> [What you need to do]
Could you repeat every entry below word for word, leaving out the pictures?

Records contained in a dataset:
▬▬▬

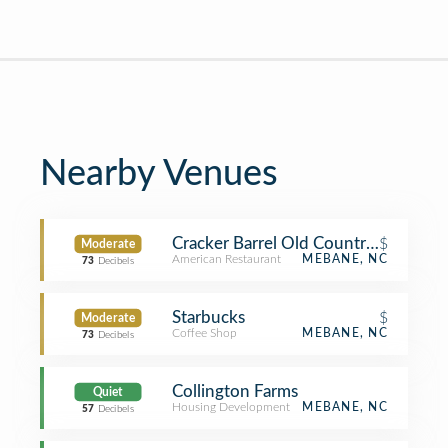
Nearby Venues
Cracker Barrel Old Country Store
$
Moderate
American Restaurant
MEBANE, NC
73
Decibels
Starbucks
$
Moderate
Coffee Shop
MEBANE, NC
73
Decibels
Collington Farms
Quiet
Housing Development
MEBANE, NC
57
Decibels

▬▬▬

> [Final answer]
Nearby Venues
Cracker Barrel Old Country Store
$
Moderate
American Restaurant
MEBANE, NC
73
Decibels
Starbucks
$
Moderate
Coffee Shop
MEBANE, NC
73
Decibels
Collington Farms
Quiet
Housing Development
MEBANE, NC
57
Decibels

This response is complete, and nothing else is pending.